Frequently I am asked about the qualifications of a safety professional, what makes a good leader and what it takes to work safely. My answer to each question is the same – you must get really good at asking and understanding “why.” At a minimum, you must ask and understand why rules, procedures and work methods are in place; why performance, behavior and results are occurring; and why past events, incidents and errors happened.
If you become really good at asking and understanding “why” in those areas, you will be able to employ human performance (HP) principle five, which states that events can be avoided through an understanding of the reasons why mistakes occur and application of lessons learned from past events or errors. This principle reminds me of an adage most of us have heard before: Fool me once, shame on you, fool me twice, shame on me. It also reminds me of a definition of insanity – doing the same thing over and over and expecting different results. I like to summarize HP principle five by saying simply, “‘Why’ works.”

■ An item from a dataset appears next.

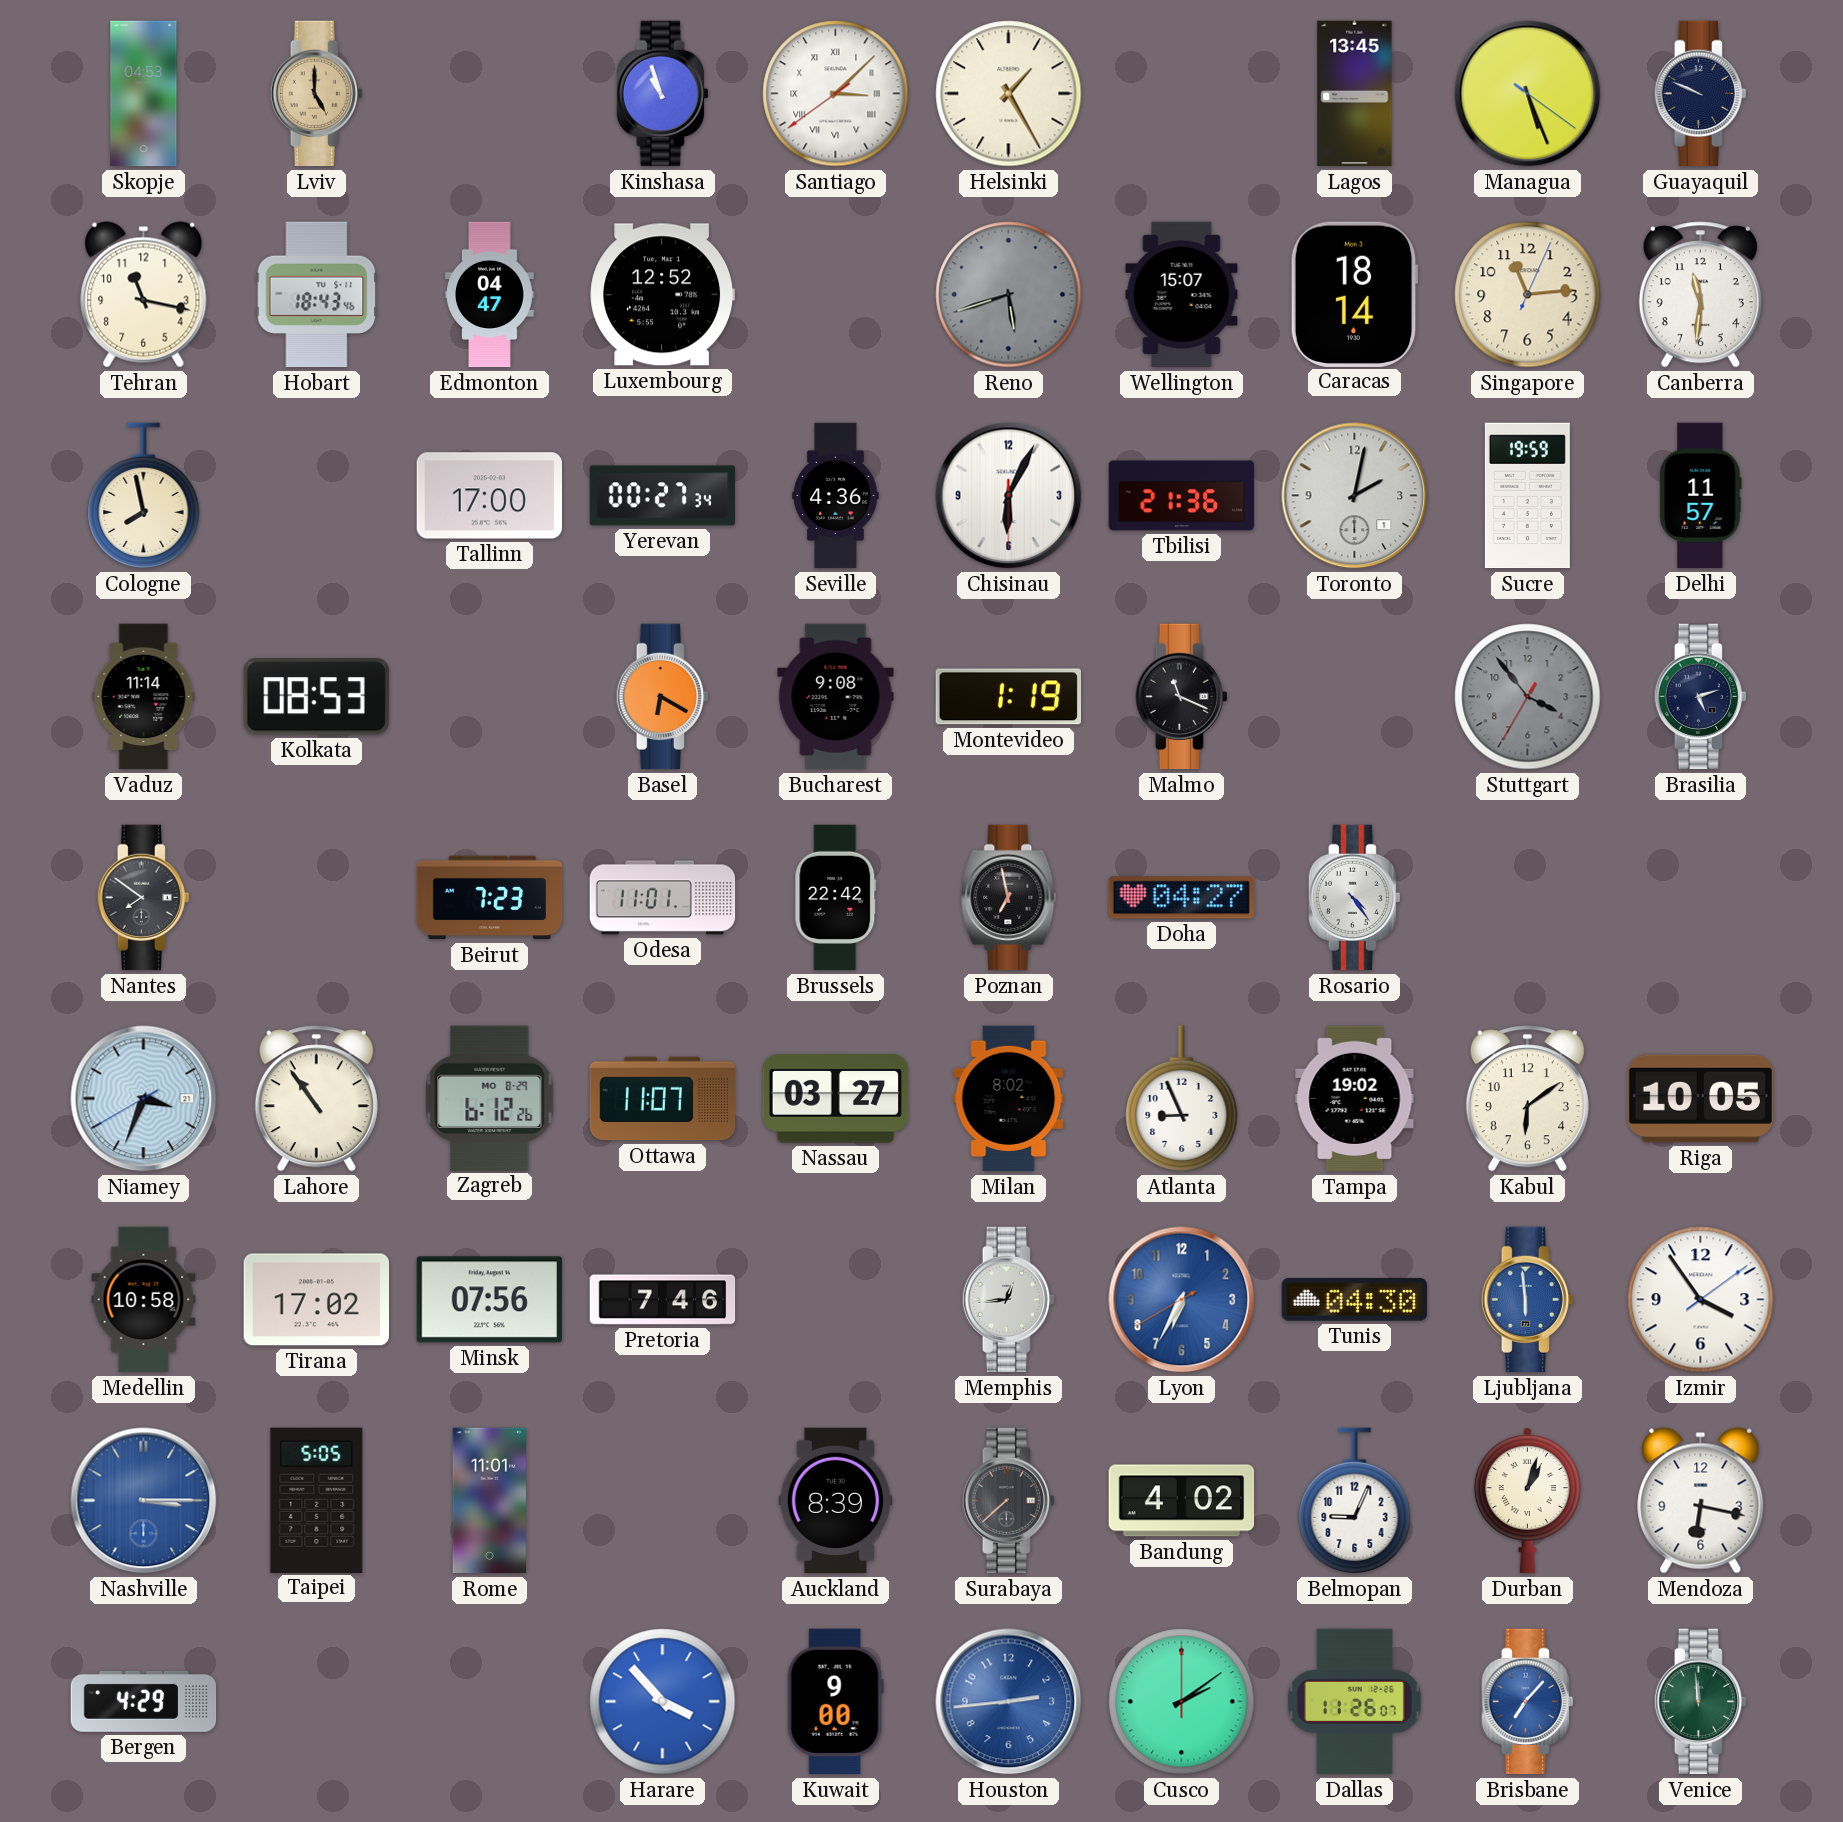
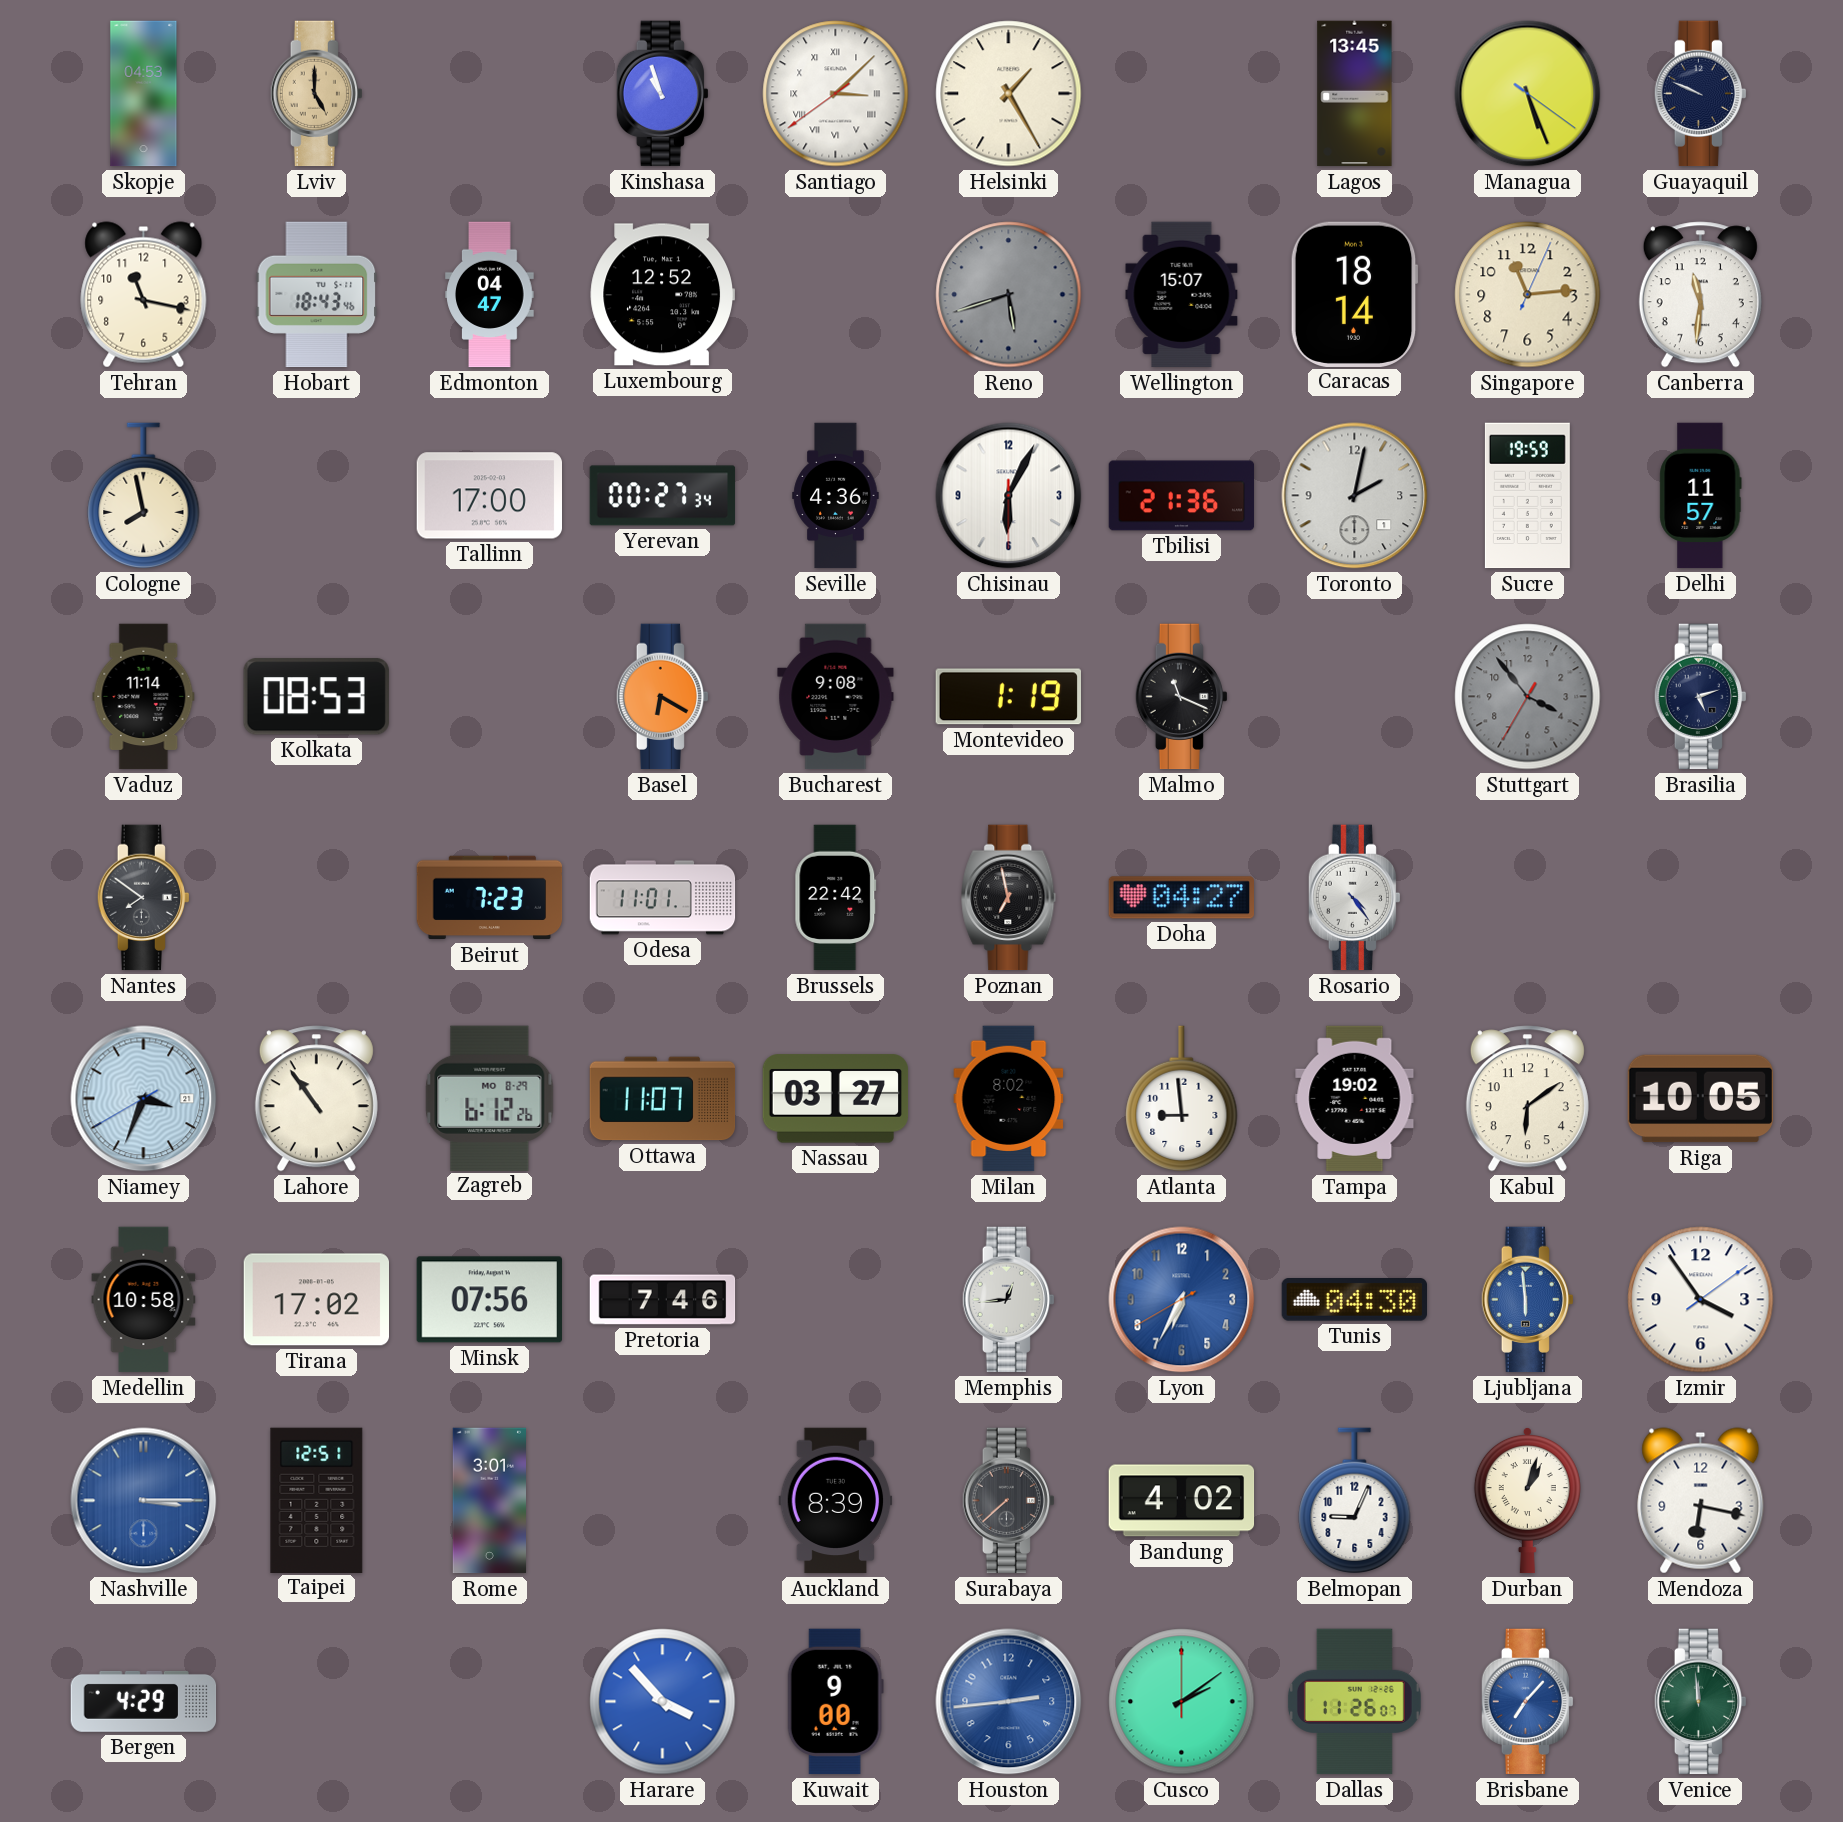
Atlanta: 8:56 -> 8:59
Taipei: 5:05 -> 12:51
Rome: 11:01 -> 3:01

Not long ago, my son was trying to park a golf cart in the cart shed. He got upset because he was in a repeated cycle of turning too early, almost hitting the shed, backing up and trying again. I let him go through that cycle of repeating the same mistake a few times and then calmly said, “Try again, but do something different this time.” He tried again and still turned too early but improved. The next time he turned too late. After a few more tries, he finally got the cart in the shed without hitting anything.
He got the cart in the shed because, without knowing it, he used HP principle five. He shifted from expecting a different outcome with the same behavior to understanding why the situation was occurring and trying something different until he achieved his desired outcome. Now, he applies the lessons he learned and usually parks the cart successfully on his first try.